Stored data:
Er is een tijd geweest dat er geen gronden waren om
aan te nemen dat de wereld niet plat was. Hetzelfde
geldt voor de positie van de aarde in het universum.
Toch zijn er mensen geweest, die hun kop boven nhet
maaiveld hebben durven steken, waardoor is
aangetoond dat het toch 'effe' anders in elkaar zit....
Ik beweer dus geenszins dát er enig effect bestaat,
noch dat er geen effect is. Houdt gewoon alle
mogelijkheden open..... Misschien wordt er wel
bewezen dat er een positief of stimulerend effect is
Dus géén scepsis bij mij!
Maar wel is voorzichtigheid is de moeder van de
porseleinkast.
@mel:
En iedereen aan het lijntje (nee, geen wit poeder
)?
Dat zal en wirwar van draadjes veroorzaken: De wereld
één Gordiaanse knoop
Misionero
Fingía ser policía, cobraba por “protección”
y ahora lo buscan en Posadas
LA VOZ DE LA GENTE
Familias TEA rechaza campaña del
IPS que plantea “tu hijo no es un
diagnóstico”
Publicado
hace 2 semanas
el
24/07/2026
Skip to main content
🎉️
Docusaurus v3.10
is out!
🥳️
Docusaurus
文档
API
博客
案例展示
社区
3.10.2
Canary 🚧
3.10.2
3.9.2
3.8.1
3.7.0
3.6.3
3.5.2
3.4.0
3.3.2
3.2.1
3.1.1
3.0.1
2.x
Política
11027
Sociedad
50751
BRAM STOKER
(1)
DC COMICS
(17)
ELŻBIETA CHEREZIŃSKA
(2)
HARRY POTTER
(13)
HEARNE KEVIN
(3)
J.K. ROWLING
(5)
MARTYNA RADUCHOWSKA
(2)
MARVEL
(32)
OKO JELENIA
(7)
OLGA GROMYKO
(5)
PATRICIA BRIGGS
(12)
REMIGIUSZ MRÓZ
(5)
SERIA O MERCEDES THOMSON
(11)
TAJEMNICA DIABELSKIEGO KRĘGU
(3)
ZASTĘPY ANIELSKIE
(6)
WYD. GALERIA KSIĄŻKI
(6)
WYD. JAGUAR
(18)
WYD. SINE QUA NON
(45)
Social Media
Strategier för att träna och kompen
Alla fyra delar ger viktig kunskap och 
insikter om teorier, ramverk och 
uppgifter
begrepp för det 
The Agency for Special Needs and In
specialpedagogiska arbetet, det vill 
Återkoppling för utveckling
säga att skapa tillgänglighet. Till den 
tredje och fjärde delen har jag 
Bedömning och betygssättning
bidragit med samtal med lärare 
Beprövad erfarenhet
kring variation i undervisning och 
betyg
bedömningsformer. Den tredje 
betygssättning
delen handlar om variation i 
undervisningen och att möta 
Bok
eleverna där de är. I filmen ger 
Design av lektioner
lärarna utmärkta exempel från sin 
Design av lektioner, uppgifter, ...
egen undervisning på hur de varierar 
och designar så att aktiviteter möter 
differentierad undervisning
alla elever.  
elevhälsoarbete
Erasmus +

--

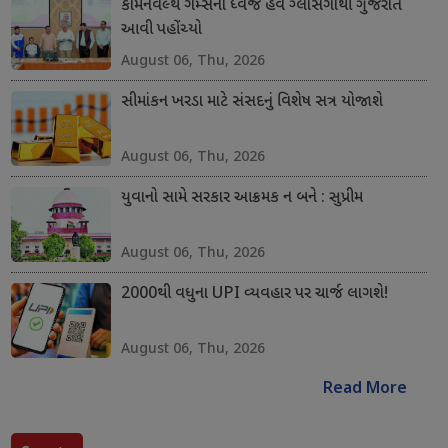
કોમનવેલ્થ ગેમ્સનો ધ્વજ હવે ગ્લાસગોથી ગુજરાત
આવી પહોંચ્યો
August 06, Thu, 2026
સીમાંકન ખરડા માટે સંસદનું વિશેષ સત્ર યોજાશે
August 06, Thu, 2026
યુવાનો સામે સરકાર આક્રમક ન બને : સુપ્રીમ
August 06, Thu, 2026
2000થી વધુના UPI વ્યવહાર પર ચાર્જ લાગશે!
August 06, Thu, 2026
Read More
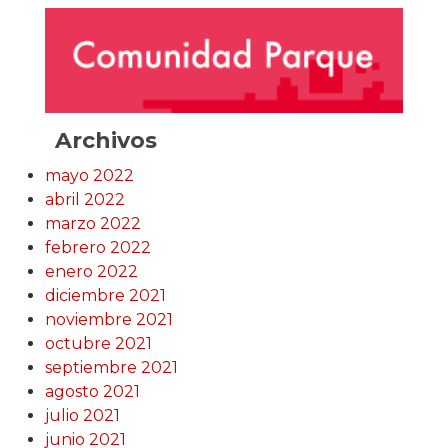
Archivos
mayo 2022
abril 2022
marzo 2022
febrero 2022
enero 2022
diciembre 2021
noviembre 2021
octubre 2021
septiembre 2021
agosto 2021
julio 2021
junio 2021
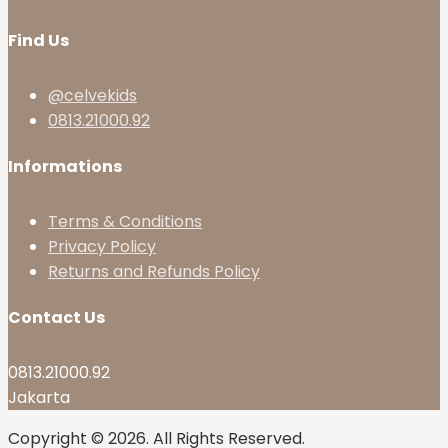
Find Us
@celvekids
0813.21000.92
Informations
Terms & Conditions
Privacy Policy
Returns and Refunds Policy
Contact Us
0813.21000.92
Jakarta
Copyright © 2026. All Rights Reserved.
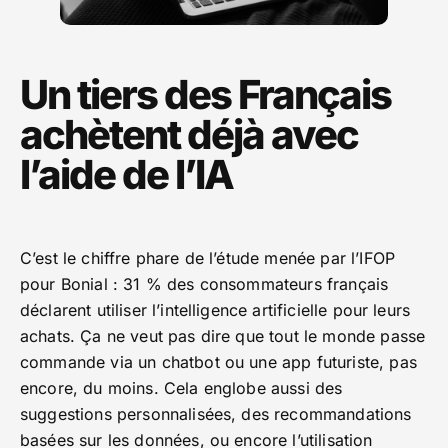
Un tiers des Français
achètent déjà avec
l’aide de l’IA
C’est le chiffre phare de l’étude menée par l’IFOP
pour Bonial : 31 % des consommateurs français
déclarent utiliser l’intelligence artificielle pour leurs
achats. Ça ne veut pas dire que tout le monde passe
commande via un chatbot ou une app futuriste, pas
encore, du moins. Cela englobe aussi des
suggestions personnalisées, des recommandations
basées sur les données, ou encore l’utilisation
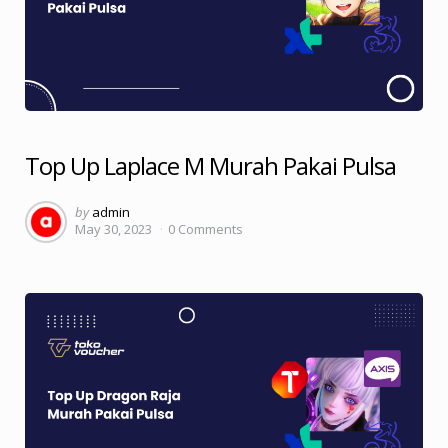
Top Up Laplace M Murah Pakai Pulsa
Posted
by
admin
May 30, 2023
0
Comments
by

■ What to do:
Look above for the line holding "Er is een tijd" and the line holding "MARTYNA RADUCHOWSKA". Retype both, and every line between them, word for word and nothing else.

■ Exercise output:
Er is een tijd geweest dat er geen gronden waren om
aan te nemen dat de wereld niet plat was. Hetzelfde
geldt voor de positie van de aarde in het universum.
Toch zijn er mensen geweest, die hun kop boven nhet
maaiveld hebben durven steken, waardoor is
aangetoond dat het toch 'effe' anders in elkaar zit....
Ik beweer dus geenszins dát er enig effect bestaat,
noch dat er geen effect is. Houdt gewoon alle
mogelijkheden open..... Misschien wordt er wel
bewezen dat er een positief of stimulerend effect is
Dus géén scepsis bij mij!
Maar wel is voorzichtigheid is de moeder van de
porseleinkast.
@mel:
En iedereen aan het lijntje (nee, geen wit poeder
)?
Dat zal en wirwar van draadjes veroorzaken: De wereld
één Gordiaanse knoop
Misionero
Fingía ser policía, cobraba por “protección”
y ahora lo buscan en Posadas
LA VOZ DE LA GENTE
Familias TEA rechaza campaña del
IPS que plantea “tu hijo no es un
diagnóstico”
Publicado
hace 2 semanas
el
24/07/2026
Skip to main content
🎉️
Docusaurus v3.10
is out!
🥳️
Docusaurus
文档
API
博客
案例展示
社区
3.10.2
Canary 🚧
3.10.2
3.9.2
3.8.1
3.7.0
3.6.3
3.5.2
3.4.0
3.3.2
3.2.1
3.1.1
3.0.1
2.x
Política
11027
Sociedad
50751
BRAM STOKER
(1)
DC COMICS
(17)
ELŻBIETA CHEREZIŃSKA
(2)
HARRY POTTER
(13)
HEARNE KEVIN
(3)
J.K. ROWLING
(5)
MARTYNA RADUCHOWSKA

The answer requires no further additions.